E chiede all’America di smetterla di «vivere al di sopra dei propri mezzi, finanziando gigantesche spese militari e un welfare salato accendendo prestiti a tutto spiano con il resto del mondo». Il primo banchiere della Casa Bianca da ieri però fa i conti e si chiede quanto gli costerà  il declassamento di Standard&Poor’s. Nella finanza globale l’ira politica conta poco, come il piacere di assistere all’agonia del tuo debitore. I media di Stato rilanciano così rimproveri e lezioni agli Usa e non rinunciano a sottolineare come «le vecchie democrazie occidentali devono fare un esame di coscienza per non precipitare nell’abisso finanziario», mentre gli Stati Uniti non «possono più lasciare che la corsa elettorale prenda in ostaggio l’economia globale». Propaganda della seconda potenza del pianeta, proiettata dal vecchio complesso d’inferiorità  alla nuova certezza della superiorità .
Perché il governo cinese nei fatti adesso teme che anche il conto delle agenzie di rating sarà  infine a suo carico e che la crisi di Usa ed Europa finirà  con il fermare la sua marcia verso il dominio del secolo.
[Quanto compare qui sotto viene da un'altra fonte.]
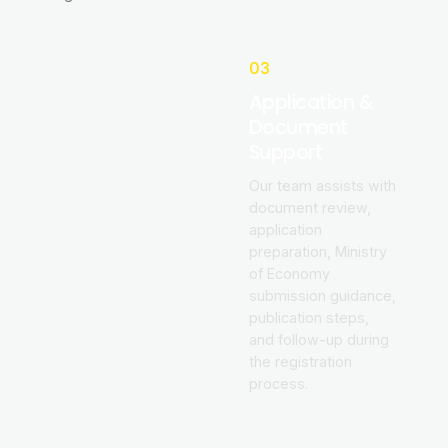
03
Application &
Document
Support
Our team assists with
document review,
application
preparation, Ministry
of Economy
submission guidance,
publication steps,
and follow-up during
the registration
process.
Durezza e insistenza esercitano la pressione politica che Pechino pretende, ma hanno concrete ragioni economiche. Ovviamente la Cina è preoccupata dal destino dei suoi 1.160 miliardi di bond Usa ed è convinta che a deprezzamento del dollaro e tagli del rating Usa non sia estranea una manovra ai suoi danni. Lo spettro che da ieri sente incombere è però ben più minaccioso. Nel lungo periodo un Occidente insolvente e con i mercati azionari in caduta si trasformerebbe in una valanga anche per l’Oriente. Per la Cina, dove il regime resiste grazie alla promessa di un boom del Pil senza fine, sarebbe il capolinea della quarta generazione del potere post-maoista. Rispetto al 2008, quando il maxi-piano di salvataggio cinese ha salvato le finanze mondiali, tutto è cambiato.
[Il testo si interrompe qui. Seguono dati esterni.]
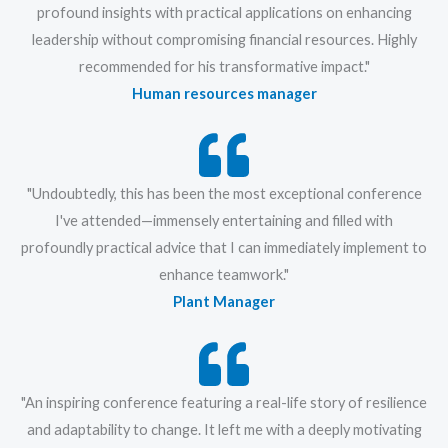
profound insights with practical applications on enhancing
leadership without compromising financial resources. Highly
recommended for his transformative impact."
Human resources manager
"Undoubtedly, this has been the most exceptional conference
I've attended—immensely entertaining and filled with
profoundly practical advice that I can immediately implement to
enhance teamwork."
Plant Manager
"An inspiring conference featuring a real-life story of resilience
and adaptability to change. It left me with a deeply motivating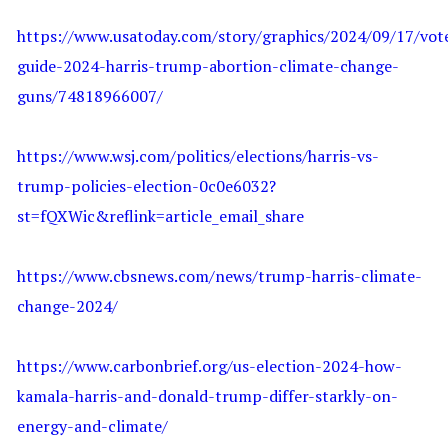
https://www.usatoday.com/story/graphics/2024/09/17/vot
guide-2024-harris-trump-abortion-climate-change-
guns/74818966007/
https://www.wsj.com/politics/elections/harris-vs-
trump-policies-election-0c0e6032?
st=fQXWic&reflink=article_email_share
https://www.cbsnews.com/news/trump-harris-climate-
change-2024/
https://www.carbonbrief.org/us-election-2024-how-
kamala-harris-and-donald-trump-differ-starkly-on-
energy-and-climate/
Ufficialmente Pechino continua a correre, ha un fondo sovrano più liquido della Banca mondiale, non smette di acquistare i debiti altrui e cresce attorno al 9% all’anno. A luglio però Moody’s ha lanciato l’allarme e il governo cinese non ha smentito: le amministrazioni locali hanno scavato un buco di 375 miliardi di euro e oggi le autorità  centrali non potrebbero finanziare un secondo salvataggio, nazionale e globale. «Il problema – dice Yu Yongding, ex membro della Banca centrale – è sganciarsi dal dollaro e creare una nuova valuta di riserva mondiale. Ma i mercati sono così fragili che si rischia il disfacimento degli Stati: Pechino è un cacciatore in trappola: più vince e più perde». Prima destinataria di investimenti esteri, la Cina si trova a prestare soldi presi in prestito a costi maggiori: scoppia di bond Usa e di titoli Ue, non riesce ad importare beni e servizi ed è costretta a continuare a sostenere i clienti che l’affossano.
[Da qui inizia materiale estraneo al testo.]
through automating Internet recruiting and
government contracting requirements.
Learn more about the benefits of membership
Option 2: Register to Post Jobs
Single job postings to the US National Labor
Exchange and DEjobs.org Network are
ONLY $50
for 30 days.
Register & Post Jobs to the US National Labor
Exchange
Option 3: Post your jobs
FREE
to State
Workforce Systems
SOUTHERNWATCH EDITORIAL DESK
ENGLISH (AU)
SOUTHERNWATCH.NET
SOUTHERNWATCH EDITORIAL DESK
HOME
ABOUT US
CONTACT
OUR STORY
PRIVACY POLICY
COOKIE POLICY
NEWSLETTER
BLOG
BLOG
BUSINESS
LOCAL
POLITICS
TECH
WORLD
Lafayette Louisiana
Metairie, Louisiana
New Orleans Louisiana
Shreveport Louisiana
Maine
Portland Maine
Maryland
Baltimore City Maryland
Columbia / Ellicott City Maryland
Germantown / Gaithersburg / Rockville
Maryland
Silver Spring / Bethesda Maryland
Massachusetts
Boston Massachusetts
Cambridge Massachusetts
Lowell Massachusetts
Tra giovedì e ieri Pechino ha così preso atto che il controllo di Stato sull’apprezzamento dello yuan ormai è insostenibile. Il «diritto di esigere che gli Usa affrontino il problema del debito» ha dunque due obiettivi principali: tutelare il proprio credito e allontanare l’incubo recessione in Occidente, che distruggerebbe la nazione-fabbrica fondata su export e svalutazione. Rallentare il tramonto Usa e fondare un nuovo sistema monetario internazionale, aprendo l’era post-dollaro del reminbi, apre però un altro fronte in Oriente: quello tra i blocchi Cina-Russia e Giappone-Corea del Sud.
Mentre Pechino ieri ironizzava su «Zio Sam che si carica di debiti per pagare i debiti», Tokyo ha confermato «piena fiducia nei titoli del Tesoro Usa», garantendo che il taglio del rating «non modificherà  la loro attrattiva come investimento». Il Giappone, con 912 miliardi di bond Usa, è il secondo creditore della Casa Bianca e per salvare il dollaro giovedì ha stanziato 4 mila miliardi di yen (36 miliardi di euro).
Il debito dell’America spacca l’Asia, unita solo sul sostegno all’Europa, ultimo mercato e anello indebolito dalle divisioni. Pechino-Mosca e Tokyo-Seul, da posizioni opposte, invocano un «vertice anti-caos con Usa e Ue» e pensano già  alla riaperture delle Borse di domani. In Oriente scivolano da mesi e venerdì è stato un tonfo. Listini ai minimi da un anno, e non per colpa di S&P.